It’s dyspraxia awareness week, so I thought I’d do a post on it. Some of you might have watched the recent ‘Doctor Who’ episode and noticed that a new main character – Ryan – has the condition. I was extremely impressed by this stance as dyspraxia is almost never portrayed in fictional characters. You often have clumsy characters, but it is never said that they have dyspraxia. However, it was made very clear that Ryan does have it. His struggle with learning to ride a bike was something all too real for me as I too suffer with dyspraxia and have never learned to ride a bike. I tried, but I could never get off the stabilisers. This is a problem for many dyspraxic people – though not all. My mum is dyspraxic and can ride a bike. Each person has their own weaknesses and strengths.
People often think that dyspraxia is just a medical term for being clumsy but it is more than just physically bumping into things a lot. It can sometimes give problems with speaking. For me, I get words muddled up and I end up saying the completely wrong word or phrase or pronouncing it wrong. People always correct me and it makes me really angry sometimes because it’s not that I’m stupid. It’s not that I don’t know how to say it. It’s that my mouth doesn’t work with my brain. It can also affect handwriting, making it hard to read. At school, I had terrible handwriting, so they tried to make me join it up — this, however, just made it impossible to read. Thanks school.
I don’t know how to do up a bra. A simple task that lots of girls my age can do is impossible for me. I remember, for years, I’d get my mum to do it up. Now I wear sports bras. I also used to have to wear ties at school, which I could not tie. PE was a nightmare. I can’t tie my hair into a bun. I remember, once, for science (and this was our practical exam so it was important) I had to tie my hair up into a bun. I knew how to do it into a ponytail, so I did. The teacher, in a very angry voice, told me to do it into a bun. I didn’t. I couldn’t. Remember, I’m also autistic, so I couldn’t exactly express this to her. I felt embarrassed and ashamed because every other girl could. She repeated herself, even more angry. I kept fiddling with my hair until finally – as if by a miracle – it became something that resembled a bun. I then burst into tears. Luckily, goggles were covering my eyes so my teacher didn’t notice. She called me over to check my bun. It was fine. I was safe. I could continue with the practical exam. I think, if I hadn’t have done my bun up in that moment, I might have walked out of the classroom and jeopardised my grade. I still can’t do up a bun; that was just a moment of madness where my hands managed to do it. I haven’t been able to repeat it since.
I’m terrible with organisation, and time management, and directions. Don’t ask me to read a map for you. I also can’t do up shoelaces. There’s a lot of things that dyspraxia stops me from doing. It is a disability, yet it is in the shadow of other conditions, and I just don’t know why. For instance, if I were to tell someone I was autistic and dyspraxic, they would immediately start thinking about my autism and how that must affect me.
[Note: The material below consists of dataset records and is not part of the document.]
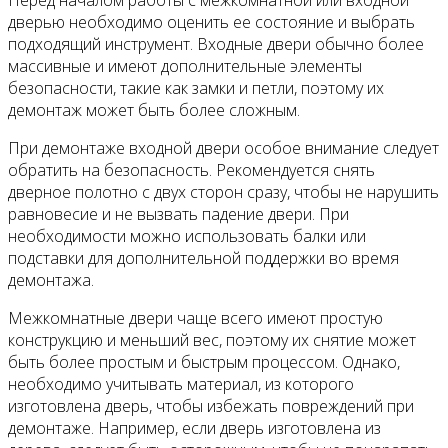
Перед началом работы с межкомнатной или входной
дверью необходимо оценить ее состояние и выбрать
подходящий инструмент. Входные двери обычно более
массивные и имеют дополнительные элементы
безопасности, такие как замки и петли, поэтому их
демонтаж может быть более сложным.
При демонтаже входной двери особое внимание следует
обратить на безопасность. Рекомендуется снять
дверное полотно с двух сторон сразу, чтобы не нарушить
равновесие и не вызвать падение двери. При
необходимости можно использовать балки или
подставки для дополнительной поддержки во время
демонтажа.
Межкомнатные двери чаще всего имеют простую
конструкцию и меньший вес, поэтому их снятие может
быть более простым и быстрым процессом. Однако,
необходимо учитывать материал, из которого
изготовлена дверь, чтобы избежать повреждений при
демонтаже. Например, если дверь изготовлена из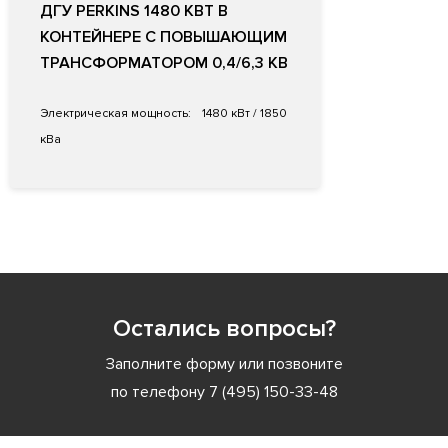
ДГУ PERKINS 1480 КВТ В
КОНТЕЙНЕРЕ С ПОВЫШАЮЩИМ
ТРАНСФОРМАТОРОМ 0,4/6,3 КВ
Электрическая мощность:
1480 кВт / 1850
кВа
Остались вопросы?
Заполните форму или позвоните
по телефону
7 (495) 150-33-48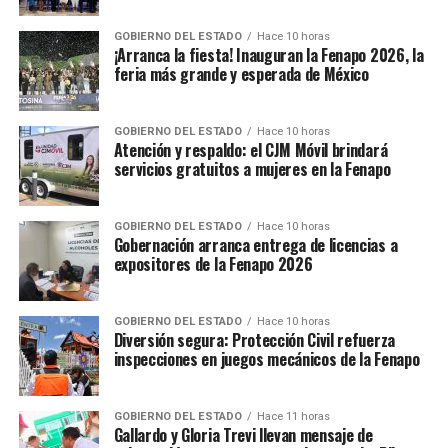
GOBIERNO DEL ESTADO
Hace 10 horas
¡Arranca la fiesta! Inauguran la Fenapo 2026, la
feria más grande y esperada de México
GOBIERNO DEL ESTADO
Hace 10 horas
Atención y respaldo: el CJM Móvil brindará
servicios gratuitos a mujeres en la Fenapo
GOBIERNO DEL ESTADO
Hace 10 horas
Gobernación arranca entrega de licencias a
expositores de la Fenapo 2026
GOBIERNO DEL ESTADO
Hace 10 horas
Diversión segura: Protección Civil refuerza
inspecciones en juegos mecánicos de la Fenapo
GOBIERNO DEL ESTADO
Hace 11 horas
Gallardo y Gloria Trevi llevan mensaje de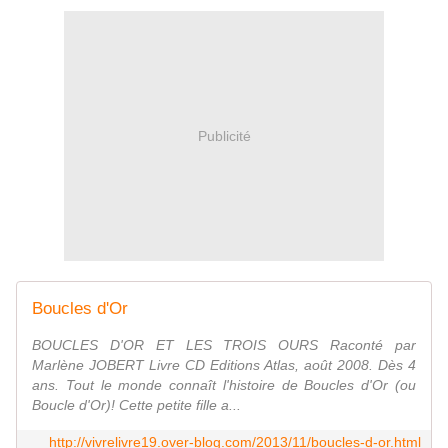
Publicité
Boucles d'Or
BOUCLES D'OR ET LES TROIS OURS Raconté par
Marlène JOBERT Livre CD Editions Atlas, août 2008. Dès 4
ans. Tout le monde connaît l'histoire de Boucles d'Or (ou
Boucle d'Or)! Cette petite fille a...
http://vivrelivre19.over-blog.com/2013/11/boucles-d-or.html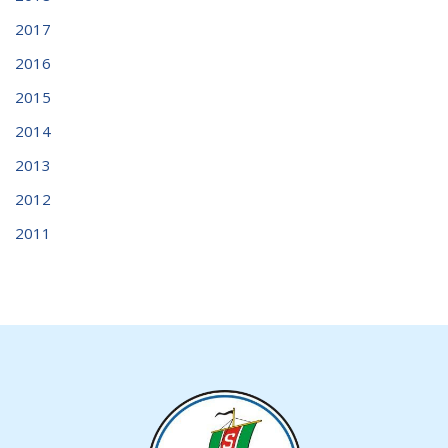
2017
2016
2015
2014
2013
2012
2011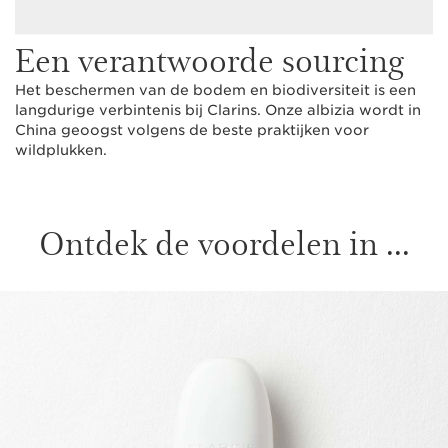
Een verantwoorde sourcing
Het beschermen van de bodem en biodiversiteit is een
langdurige verbintenis bij Clarins. Onze albizia wordt in
China geoogst volgens de beste praktijken voor
wildplukken.
Ontdek de voordelen in ...
DOORGAAN NAAR INHOUD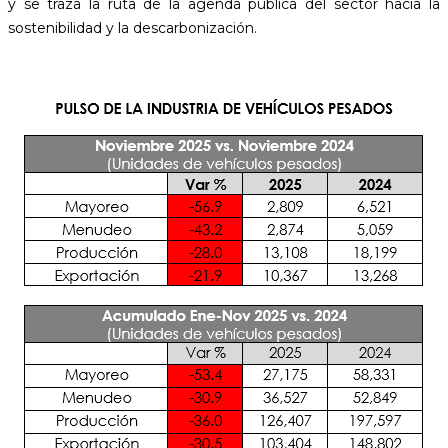
y se traza la ruta de la agenda pública del sector hacia la
sostenibilidad y la descarbonización.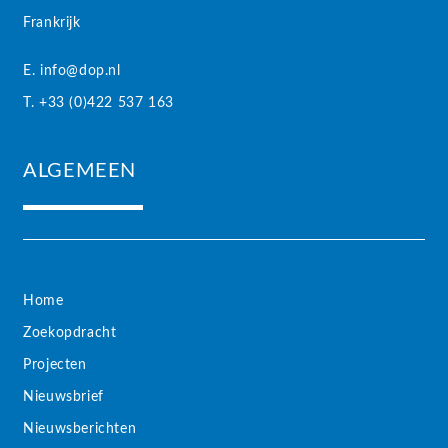
Frankrijk
E. info@dop.nl
T. +33 (0)422 537 163
ALGEMEEN
Home
Zoekopdracht
Projecten
Nieuwsbrief
Nieuwsberichten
My autism is what everyone talks about, but my dyspraxia is also very challenging to deal with, and it really isn’t recognised that much. Most kids are told they’re clumsy or stupid when they might have dyspraxia. I think it’s seriously under-diagnosed.
That’s what awareness is about. Getting people to recognise the symptoms so they wonder whether they have it or someone they know has it. Remember: it plays out differently in everyone.
A lot of dyspraxic people struggle with sports; catching and throwing a ball can be a real challenge. I’ve struggled with sports and was often told that I just wasn’t good at anything. I have terrible posture, also a result of my dyspraxia. This posture issue causes me pain when I stand up for too long but I can’t say to people that, because I’m disabled, I deserve to sit in that disabled seat on the train. They’d look at me and think I was a liar. I don’t look like I have a disability. The ignorance is astounding.
I have autism and dyspraxia, which are actually quite often found together. Dyspraxia can be found alone, as with my mum, but is usually accompanied by something else. It is also said to be much more common in men than women but you don’t really know how many people truly have it, due to the fact it is under-diagnosed, and whether the statistics are as true as they seem.
Dyspraxia isn’t just clumsiness. It’s much more than that. I hope this post helped you understand some of the difficulties we face and begin to recognise the signs that someone has dyspraxia. Remember that we are all different and this is just my story of dyspraxia. Somebody else’s story might be very different.